I doubled the usual amount because I believed Bellinger was going to be trouble. That, and I wanted to pay him back for whatever he'd done to my grandmother.
He opened his wallet and counted crisp one hundreds into my hand. The expression on his face told me he didn't part with the green easily.
"It's a deal, but I have to be free to follow the facts."
He grinned at me but the smile didn't reach his eyes. "As long as you stay discrete and open to the possibility that Monica may try to spread noxious lies about me or Wanda."
"Has she spread lies about you in the past?"
He held up a hand and his eyes fixed me in a venomous glare. "I don't care to talk about Monica anymore. Wanda is the one on my mind and the one who should be on yours, too."
"Fair enough. You said Wanda came to the plane to see you off, and that's the last time you saw her. What was that date?"
"My flight to Hawaii was November 24th. I flew back yesterday. I tried to telephone Wanda from the airport because I hadn't heard from her. No mail, no telephone messages, not even an e-mail. She's never been very good at communicating her whereabouts, but I was shocked when her roommate told me on the phone that Wanda hadn't been at school for two months."
"Did your daughter's roommate sound upset?"
"I think she was very upset, but she managed to convince herself, or was convinced, that Wanda was with me. She told me she thought that Wanda had flown to Hawaii with me at the last minute."
"Was that something you'd discussed with Wanda?"
"I asked her come along, but she was just getting used to her new school and she wanted to stick it out. Wanda is a serious student."
"Where does the boyfriend come in?"
"I'm not sure."
"What did Wanda tell you about him?"
"Not much. All she said was that she'd met him in September. That was about the time she started at Bonaventure."

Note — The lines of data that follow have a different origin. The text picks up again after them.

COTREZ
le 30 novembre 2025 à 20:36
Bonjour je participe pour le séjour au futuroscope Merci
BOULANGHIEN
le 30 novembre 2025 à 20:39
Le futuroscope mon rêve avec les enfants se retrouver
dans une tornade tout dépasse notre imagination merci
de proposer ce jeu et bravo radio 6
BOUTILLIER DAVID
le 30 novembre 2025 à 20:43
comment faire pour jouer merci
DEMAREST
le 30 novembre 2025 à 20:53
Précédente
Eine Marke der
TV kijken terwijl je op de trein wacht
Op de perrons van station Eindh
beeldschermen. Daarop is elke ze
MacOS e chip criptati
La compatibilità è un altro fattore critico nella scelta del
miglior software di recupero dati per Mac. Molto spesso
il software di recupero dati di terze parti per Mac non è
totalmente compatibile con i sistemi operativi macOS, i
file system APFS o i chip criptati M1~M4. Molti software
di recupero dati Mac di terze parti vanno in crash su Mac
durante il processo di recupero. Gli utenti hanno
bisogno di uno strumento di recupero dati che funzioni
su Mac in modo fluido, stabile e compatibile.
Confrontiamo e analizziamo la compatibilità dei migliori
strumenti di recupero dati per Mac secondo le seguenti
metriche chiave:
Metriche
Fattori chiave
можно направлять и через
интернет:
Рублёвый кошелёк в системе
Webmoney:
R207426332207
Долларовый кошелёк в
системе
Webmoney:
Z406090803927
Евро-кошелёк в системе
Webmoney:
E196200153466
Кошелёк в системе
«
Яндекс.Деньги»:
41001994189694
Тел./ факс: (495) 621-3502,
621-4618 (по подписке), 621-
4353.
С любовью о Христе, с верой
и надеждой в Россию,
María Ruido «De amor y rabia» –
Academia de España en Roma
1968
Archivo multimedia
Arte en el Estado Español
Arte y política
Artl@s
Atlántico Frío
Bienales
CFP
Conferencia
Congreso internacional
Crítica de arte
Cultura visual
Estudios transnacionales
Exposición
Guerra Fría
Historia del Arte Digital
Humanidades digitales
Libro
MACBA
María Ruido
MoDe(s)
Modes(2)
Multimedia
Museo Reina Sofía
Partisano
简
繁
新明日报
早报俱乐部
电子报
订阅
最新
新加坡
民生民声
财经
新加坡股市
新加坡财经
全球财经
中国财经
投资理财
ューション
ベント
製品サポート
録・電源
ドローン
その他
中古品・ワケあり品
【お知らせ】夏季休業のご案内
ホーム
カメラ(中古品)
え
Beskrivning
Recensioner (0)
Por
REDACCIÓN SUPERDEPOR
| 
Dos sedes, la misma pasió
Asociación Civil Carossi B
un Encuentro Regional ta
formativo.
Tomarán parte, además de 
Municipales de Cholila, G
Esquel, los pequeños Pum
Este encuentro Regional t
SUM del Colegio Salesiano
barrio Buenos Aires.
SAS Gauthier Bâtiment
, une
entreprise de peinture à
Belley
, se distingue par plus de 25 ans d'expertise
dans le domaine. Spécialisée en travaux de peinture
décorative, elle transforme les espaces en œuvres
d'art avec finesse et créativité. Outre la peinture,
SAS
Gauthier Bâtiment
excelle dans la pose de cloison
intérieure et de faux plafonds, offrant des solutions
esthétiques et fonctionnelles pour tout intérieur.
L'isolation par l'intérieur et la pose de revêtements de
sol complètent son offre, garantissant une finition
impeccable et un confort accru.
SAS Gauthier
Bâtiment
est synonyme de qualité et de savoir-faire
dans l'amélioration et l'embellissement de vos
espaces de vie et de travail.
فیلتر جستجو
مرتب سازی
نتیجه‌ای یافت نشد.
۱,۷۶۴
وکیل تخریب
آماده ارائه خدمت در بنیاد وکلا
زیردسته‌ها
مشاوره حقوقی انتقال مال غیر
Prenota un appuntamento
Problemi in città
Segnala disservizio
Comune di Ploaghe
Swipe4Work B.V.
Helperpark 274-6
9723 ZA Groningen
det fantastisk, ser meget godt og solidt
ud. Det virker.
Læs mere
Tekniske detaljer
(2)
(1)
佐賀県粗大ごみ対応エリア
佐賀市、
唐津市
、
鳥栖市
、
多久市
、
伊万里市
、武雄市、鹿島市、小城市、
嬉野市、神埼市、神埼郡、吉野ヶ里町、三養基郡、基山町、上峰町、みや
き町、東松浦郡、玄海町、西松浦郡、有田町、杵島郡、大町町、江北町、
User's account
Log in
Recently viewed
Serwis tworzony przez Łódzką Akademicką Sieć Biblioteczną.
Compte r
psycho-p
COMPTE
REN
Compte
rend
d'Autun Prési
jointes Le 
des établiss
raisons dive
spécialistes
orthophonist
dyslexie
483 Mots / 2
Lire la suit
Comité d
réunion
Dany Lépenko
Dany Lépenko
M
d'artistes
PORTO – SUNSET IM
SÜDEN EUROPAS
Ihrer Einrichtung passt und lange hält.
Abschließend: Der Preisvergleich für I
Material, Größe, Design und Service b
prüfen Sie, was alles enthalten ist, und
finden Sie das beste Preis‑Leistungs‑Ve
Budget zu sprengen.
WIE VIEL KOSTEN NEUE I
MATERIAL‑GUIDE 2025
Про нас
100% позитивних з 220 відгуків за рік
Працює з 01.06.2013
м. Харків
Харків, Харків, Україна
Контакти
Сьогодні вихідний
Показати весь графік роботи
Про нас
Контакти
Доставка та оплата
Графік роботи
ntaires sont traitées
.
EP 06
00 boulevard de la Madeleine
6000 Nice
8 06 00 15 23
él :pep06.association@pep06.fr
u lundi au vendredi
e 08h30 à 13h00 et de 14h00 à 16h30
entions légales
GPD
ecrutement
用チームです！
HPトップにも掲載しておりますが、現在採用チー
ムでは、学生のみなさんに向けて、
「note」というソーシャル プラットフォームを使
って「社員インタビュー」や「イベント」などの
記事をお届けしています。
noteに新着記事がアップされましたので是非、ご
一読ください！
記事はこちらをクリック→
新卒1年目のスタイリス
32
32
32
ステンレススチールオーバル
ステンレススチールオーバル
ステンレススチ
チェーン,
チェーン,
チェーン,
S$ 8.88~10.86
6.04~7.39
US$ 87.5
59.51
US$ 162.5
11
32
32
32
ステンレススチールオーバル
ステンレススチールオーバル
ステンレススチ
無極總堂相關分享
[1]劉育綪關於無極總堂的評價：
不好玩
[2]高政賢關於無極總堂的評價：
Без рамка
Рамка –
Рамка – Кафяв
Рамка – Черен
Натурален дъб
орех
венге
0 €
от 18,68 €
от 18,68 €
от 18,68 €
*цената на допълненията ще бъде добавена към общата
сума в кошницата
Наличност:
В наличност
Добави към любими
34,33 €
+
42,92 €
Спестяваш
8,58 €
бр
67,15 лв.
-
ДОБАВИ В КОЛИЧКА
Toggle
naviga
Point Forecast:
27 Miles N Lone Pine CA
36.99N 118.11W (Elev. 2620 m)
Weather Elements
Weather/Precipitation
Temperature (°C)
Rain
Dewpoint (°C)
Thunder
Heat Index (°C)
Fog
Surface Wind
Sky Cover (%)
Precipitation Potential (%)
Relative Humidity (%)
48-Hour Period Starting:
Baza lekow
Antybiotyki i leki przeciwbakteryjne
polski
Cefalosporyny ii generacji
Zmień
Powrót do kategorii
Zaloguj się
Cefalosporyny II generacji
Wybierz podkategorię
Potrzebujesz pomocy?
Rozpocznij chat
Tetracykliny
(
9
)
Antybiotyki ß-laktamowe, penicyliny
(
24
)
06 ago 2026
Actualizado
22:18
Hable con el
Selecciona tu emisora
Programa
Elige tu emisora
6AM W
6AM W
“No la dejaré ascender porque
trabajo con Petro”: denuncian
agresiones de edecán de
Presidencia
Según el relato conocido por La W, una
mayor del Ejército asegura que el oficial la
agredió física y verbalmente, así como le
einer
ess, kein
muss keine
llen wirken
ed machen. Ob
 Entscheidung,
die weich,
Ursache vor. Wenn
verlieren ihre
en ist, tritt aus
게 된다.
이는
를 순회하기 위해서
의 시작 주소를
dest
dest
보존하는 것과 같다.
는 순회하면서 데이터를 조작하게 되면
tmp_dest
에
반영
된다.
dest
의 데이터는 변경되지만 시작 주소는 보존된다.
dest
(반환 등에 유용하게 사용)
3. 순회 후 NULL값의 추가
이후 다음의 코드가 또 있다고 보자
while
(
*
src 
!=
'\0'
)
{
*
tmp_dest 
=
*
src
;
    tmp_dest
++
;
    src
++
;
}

"I'll talk to the roommate and see what information she has. Maybe she knows the boyfriend. What's the roommate's name?"
"Amelia Wilson." I talked to her on the phone, but she didn't seem to have the faintest idea of what's going on in the world."
"What's the landlord's name?"
"She never told me. No doubt you'll find him at the apartment building. The address is 601 Osprey Drive. I think it's very near campus. While you're there, please talk to Wanda's teachers and her adviser." He took out a road map and squinted at the intersections. "The best way to get to the school is to follow this road."
He gave me directions in a frantic and authoritative tempo while I waited for him to finish. I figured him for a retired business man who was better at giving instructions to his sales staff than at doing anything himself.
When he stopped talking, he gazed at me for a reaction, so I gave it to him. "I will drive over there because I think this should be done face-to-face, but you'd get more information if you talk to Wanda's college professors yourself. Sometimes people clam up when they hear the words 'private investigator'."
"I'm not driving anywhere. I just got back from a trip. You don't have to tell them you're a private detective, but I'm paying you to do the investigating and I expect you to do the work."
"All right. I'll drive, but you have to come with me." We sat in silence and stared at each other. A wall of resistance had built up on both sides. On some level I realized that our last words might sum up our attitude toward life.
There was something chilling about Mr. Bellinger. Although I didn't like the man for what he’d done to my grandmother, I hoped he hadn't had anything to do with his daughter's disappearance.